Civil unions would not be open to relatives. Any legally recognized union must also provide for dissolution of the union, similar to divorce, to fully protect both partners to the union and the children of that union. This is something that RB cannot and was never intended to do.
California, Vermont, Maine, Connecticut, New Jersey, Massachusetts, New Hampshire and other parts of the country have already handled this issue. Rhode Island is in the final steps. Great Britain, Spain, the Netherlands, Belgium, Canada, South Africa, Norway, Sweden, Iceland, Luxemburg, Czech Republic, Slovenia, Switzerland, Israel, Colombia, Denmark, New Zealand, Germany, Andorra, France and others have established civil unions or even marriage on the civil level (churches not required to participate), with no negative developments as a result. In the United States, such action can be done only at the state level, and currently has no effect on the more than 1,000 identified rights and responsibilities at the federal level, but can affect the excess of 400 such rights at the state level.
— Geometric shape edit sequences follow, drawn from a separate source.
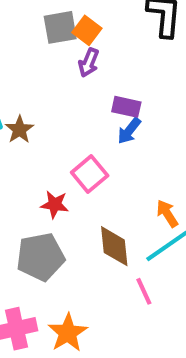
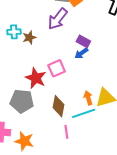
purple arrow: (89, 63) -> (58, 19), moved, size x1.6
red star: (55, 204) -> (36, 78), size x1.5
orange star: (68, 333) -> (24, 141), turned 30

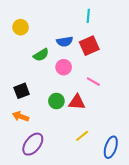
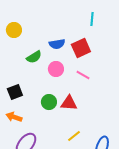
cyan line: (88, 16) -> (92, 19), moved
pink line: (93, 82) -> (83, 75), moved

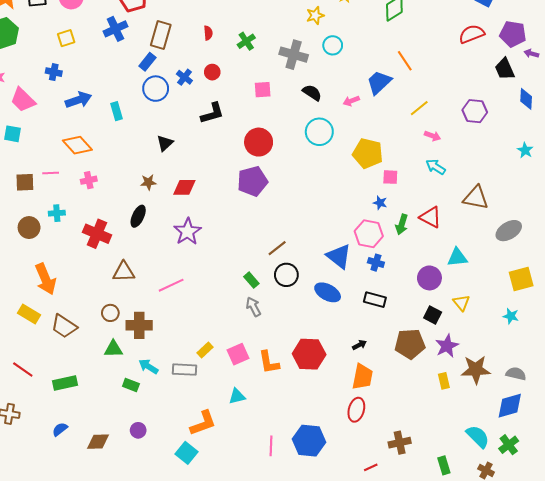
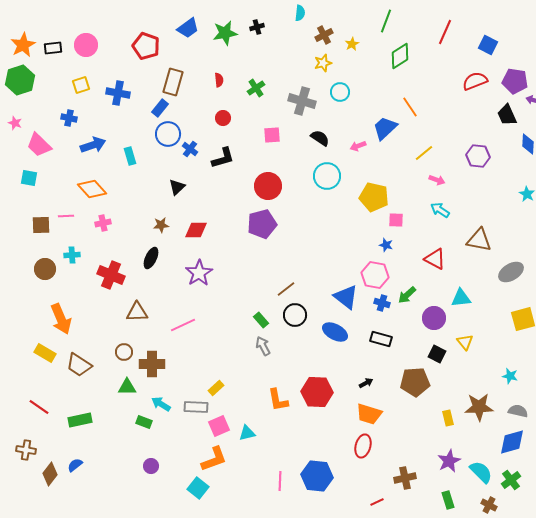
blue cross: (115, 29) -> (118, 93), moved, turned 35
blue cross: (184, 77) -> (190, 149), moved
green arrow: (402, 224) -> (407, 295), moved, turned 30
cyan star: (511, 316) -> (510, 376), moved
purple star: (447, 346) -> (449, 461), moved
pink square: (238, 354) -> (219, 426), moved
orange trapezoid: (363, 377) -> (369, 414), turned 96
brown diamond: (98, 442) -> (50, 474), moved, turned -50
In areas that have enacted such legislation, opposition to the concept largely disappeared within one year. And, as said by Jamie Raskin, a Maryland professor of constitutional law in response to Sen. Nancy Jacobs (R-Md.), "Senator, when you took your oath of office, you placed your hand on the Bible and swore to uphold the Constitution. You did not place your hand on the Constitution and swear to uphold the Bible."
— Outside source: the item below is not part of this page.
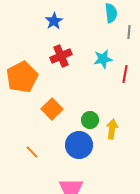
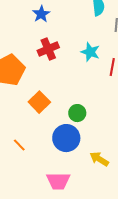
cyan star: (103, 59) -> (90, 52), turned 30
yellow arrow: (112, 129) -> (99, 159), moved, turned -66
Hawaii now has a unique opportunity. Debi Hartmann and Bill Woods-Bateman, who were opponents in the amendment fight in 1997 and 1998, are now working as allies to support the civil union bills in the Hawaii Legislature. Both of the major daily newspapers have endorsed the effort. The vast majority of both the House and the Senate have indicated their support. This is the year for action, when election campaigns are not in swing.
Bill and I have a home in upper Kalihi. We have both served on our neighborhood board (Bill as chairman for at least two terms) and are active in our community. As a parent of two sons, and eventually a grandfather, I want Hawaii to recognize our relationship now, for my family.
Lance Bateman lives in Kalihi.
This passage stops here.